**WHAT THE EXERCISE ASKS**. The answer should hold only the lines from the one containing "Метилтестостерон" through the one containing "lo que ha provocado precisamente que prensa e" in the entries below, copied exactly, without pictures.

____ DATASET CONTENT

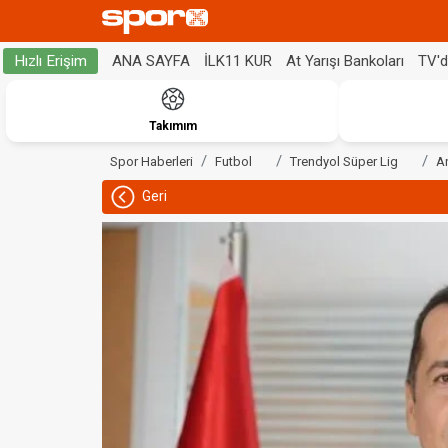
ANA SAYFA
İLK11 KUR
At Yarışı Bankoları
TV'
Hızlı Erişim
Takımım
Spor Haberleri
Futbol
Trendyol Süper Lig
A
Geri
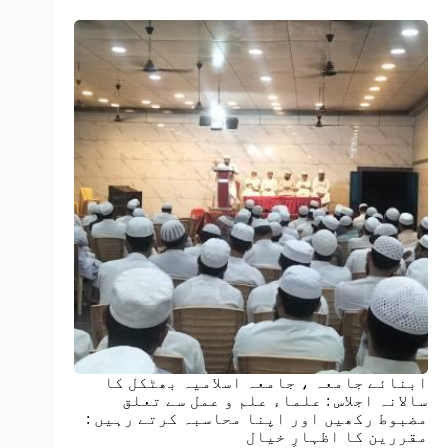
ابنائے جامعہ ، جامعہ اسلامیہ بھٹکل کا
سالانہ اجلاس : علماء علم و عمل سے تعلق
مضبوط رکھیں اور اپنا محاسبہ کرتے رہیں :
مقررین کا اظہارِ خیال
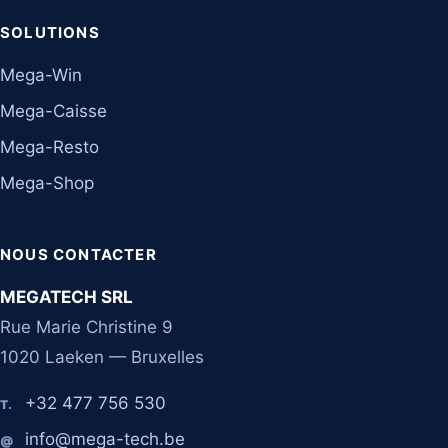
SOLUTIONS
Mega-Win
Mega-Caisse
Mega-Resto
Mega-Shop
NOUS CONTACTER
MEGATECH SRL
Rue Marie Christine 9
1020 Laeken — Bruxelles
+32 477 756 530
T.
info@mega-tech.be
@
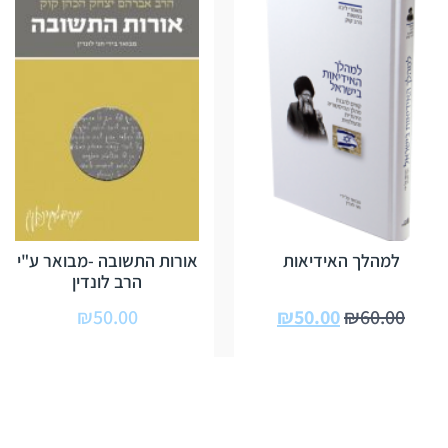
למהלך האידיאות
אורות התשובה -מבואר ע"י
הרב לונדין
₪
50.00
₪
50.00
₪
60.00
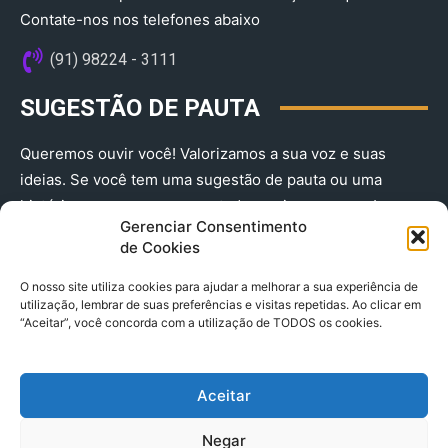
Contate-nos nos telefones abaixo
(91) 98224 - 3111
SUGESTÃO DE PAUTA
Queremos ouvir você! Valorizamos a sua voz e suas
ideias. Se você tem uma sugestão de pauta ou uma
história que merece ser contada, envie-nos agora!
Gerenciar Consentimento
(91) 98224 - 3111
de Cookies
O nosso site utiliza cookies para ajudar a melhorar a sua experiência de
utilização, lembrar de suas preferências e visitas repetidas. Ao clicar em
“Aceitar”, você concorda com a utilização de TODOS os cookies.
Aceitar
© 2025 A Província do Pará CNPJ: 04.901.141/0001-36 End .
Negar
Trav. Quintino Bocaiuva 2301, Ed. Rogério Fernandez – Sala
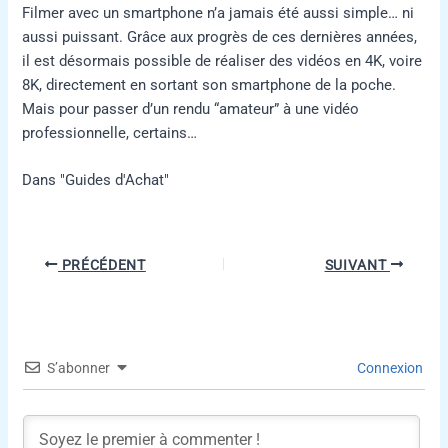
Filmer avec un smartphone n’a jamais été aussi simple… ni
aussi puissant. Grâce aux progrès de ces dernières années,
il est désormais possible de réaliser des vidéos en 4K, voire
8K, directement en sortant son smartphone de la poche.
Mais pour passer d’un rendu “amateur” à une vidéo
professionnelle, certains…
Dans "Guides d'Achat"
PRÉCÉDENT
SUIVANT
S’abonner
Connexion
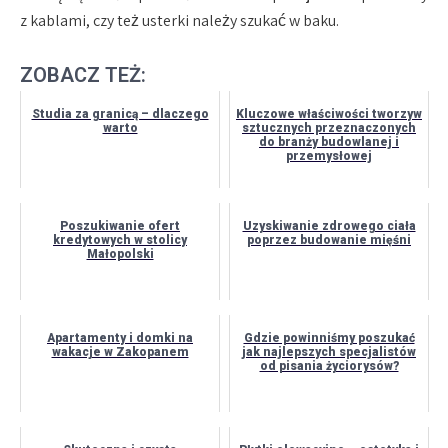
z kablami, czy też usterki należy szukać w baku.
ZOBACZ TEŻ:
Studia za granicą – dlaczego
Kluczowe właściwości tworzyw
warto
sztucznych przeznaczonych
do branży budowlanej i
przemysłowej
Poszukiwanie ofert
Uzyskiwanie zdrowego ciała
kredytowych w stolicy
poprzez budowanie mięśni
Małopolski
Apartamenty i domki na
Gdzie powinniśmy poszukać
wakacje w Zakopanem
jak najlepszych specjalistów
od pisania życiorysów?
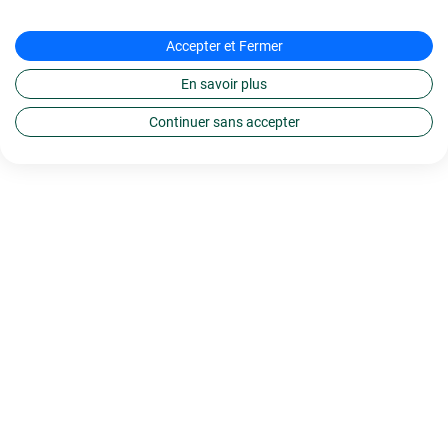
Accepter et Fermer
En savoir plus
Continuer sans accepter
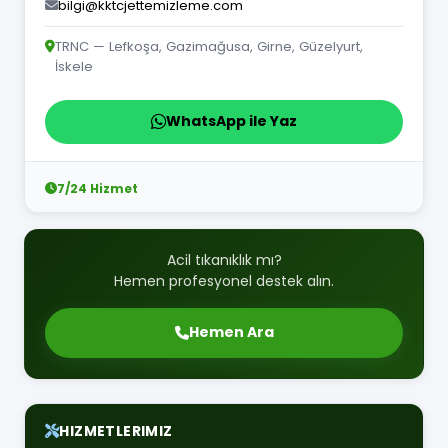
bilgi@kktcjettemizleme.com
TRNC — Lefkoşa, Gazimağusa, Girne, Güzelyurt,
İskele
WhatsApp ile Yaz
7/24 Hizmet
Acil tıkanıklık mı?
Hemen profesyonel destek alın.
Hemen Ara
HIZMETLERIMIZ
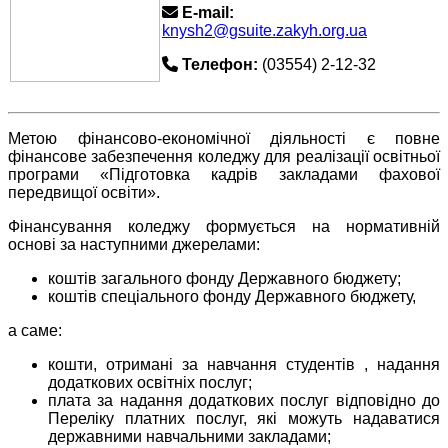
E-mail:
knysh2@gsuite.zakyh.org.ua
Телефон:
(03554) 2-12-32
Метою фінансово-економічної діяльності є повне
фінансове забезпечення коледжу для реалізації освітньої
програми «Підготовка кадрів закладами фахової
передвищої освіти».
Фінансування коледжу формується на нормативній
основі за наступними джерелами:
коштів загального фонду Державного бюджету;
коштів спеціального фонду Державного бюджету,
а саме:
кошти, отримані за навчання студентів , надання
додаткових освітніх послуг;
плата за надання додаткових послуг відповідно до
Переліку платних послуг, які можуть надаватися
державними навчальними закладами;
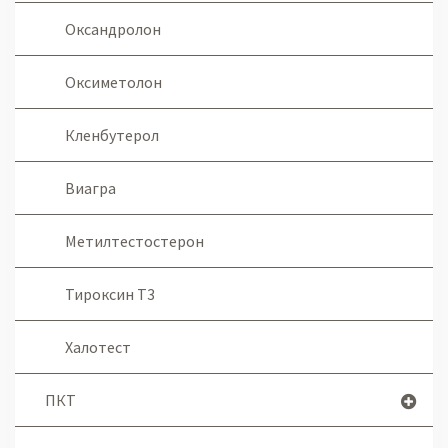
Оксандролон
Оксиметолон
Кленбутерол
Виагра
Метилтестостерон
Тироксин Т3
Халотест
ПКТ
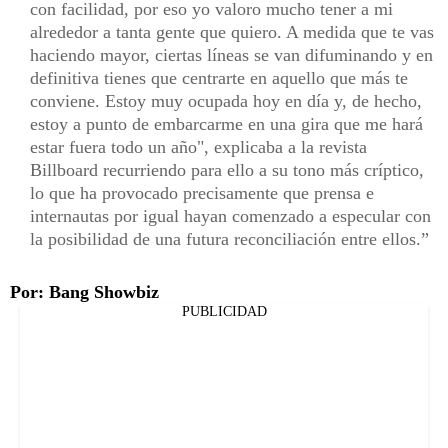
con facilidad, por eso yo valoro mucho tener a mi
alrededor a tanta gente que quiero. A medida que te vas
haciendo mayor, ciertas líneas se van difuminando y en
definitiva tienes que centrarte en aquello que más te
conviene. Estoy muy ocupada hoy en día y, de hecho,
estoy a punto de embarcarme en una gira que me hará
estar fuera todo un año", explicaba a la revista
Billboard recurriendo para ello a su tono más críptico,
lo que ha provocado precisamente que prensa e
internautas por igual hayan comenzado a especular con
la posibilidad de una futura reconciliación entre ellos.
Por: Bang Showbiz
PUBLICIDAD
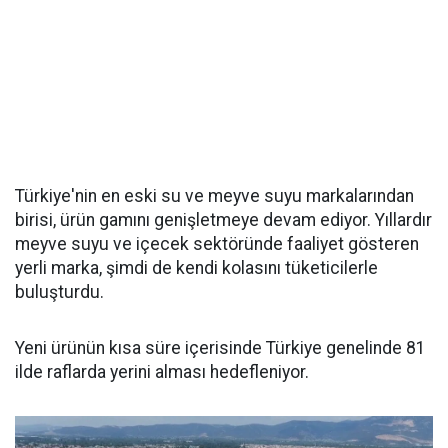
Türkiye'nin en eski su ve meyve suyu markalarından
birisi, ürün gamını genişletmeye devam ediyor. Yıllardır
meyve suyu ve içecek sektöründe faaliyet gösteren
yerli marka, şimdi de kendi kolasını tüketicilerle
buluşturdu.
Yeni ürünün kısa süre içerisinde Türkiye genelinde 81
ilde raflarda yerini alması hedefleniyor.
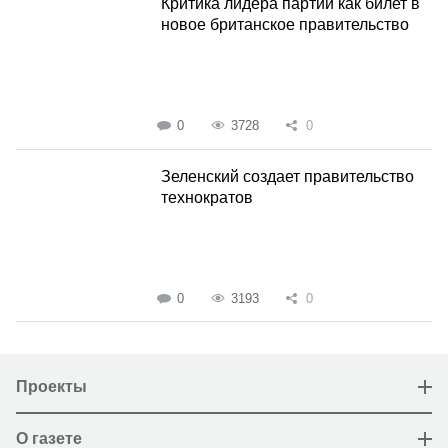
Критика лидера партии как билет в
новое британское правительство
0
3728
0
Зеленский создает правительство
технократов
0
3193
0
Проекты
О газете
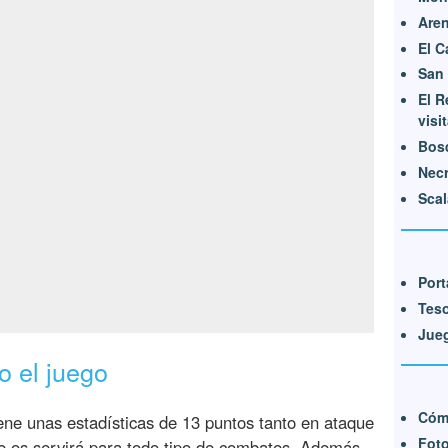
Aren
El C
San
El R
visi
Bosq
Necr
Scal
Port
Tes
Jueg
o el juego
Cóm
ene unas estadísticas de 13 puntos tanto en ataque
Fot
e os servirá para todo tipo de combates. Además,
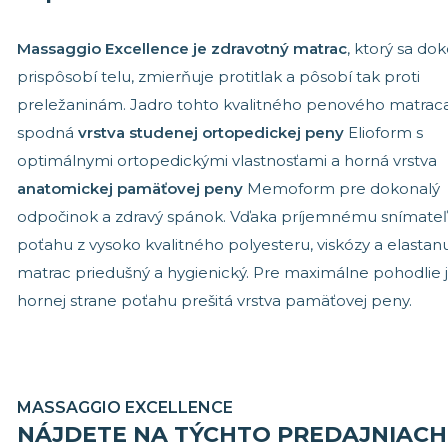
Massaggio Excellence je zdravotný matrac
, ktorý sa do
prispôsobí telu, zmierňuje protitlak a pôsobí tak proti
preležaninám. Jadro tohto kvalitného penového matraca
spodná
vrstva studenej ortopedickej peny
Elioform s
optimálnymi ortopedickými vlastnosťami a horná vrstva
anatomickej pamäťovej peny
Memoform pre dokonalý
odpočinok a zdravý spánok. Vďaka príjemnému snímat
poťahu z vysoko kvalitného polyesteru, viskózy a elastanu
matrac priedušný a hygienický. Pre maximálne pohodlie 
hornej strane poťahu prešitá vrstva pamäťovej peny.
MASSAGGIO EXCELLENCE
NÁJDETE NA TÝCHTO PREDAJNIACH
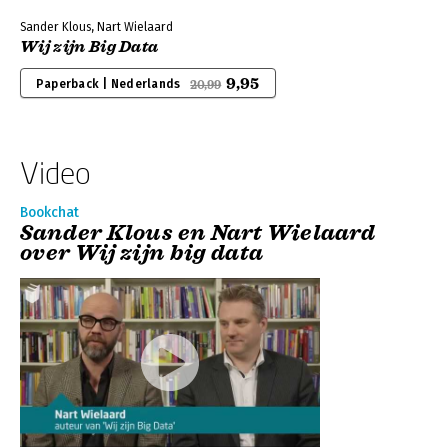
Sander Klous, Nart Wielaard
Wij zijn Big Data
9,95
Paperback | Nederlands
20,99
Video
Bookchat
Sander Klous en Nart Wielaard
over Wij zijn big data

________

**RESPONSE TO THIS TASK**.
Метилтестостерон
Тироксин Т3
Халотест
ПКТ
con facilidad, por eso yo valoro mucho tener a mi
alrededor a tanta gente que quiero. A medida que te vas
haciendo mayor, ciertas líneas se van difuminando y en
definitiva tienes que centrarte en aquello que más te
conviene. Estoy muy ocupada hoy en día y, de hecho,
estoy a punto de embarcarme en una gira que me hará
estar fuera todo un año", explicaba a la revista
Billboard recurriendo para ello a su tono más críptico,
lo que ha provocado precisamente que prensa e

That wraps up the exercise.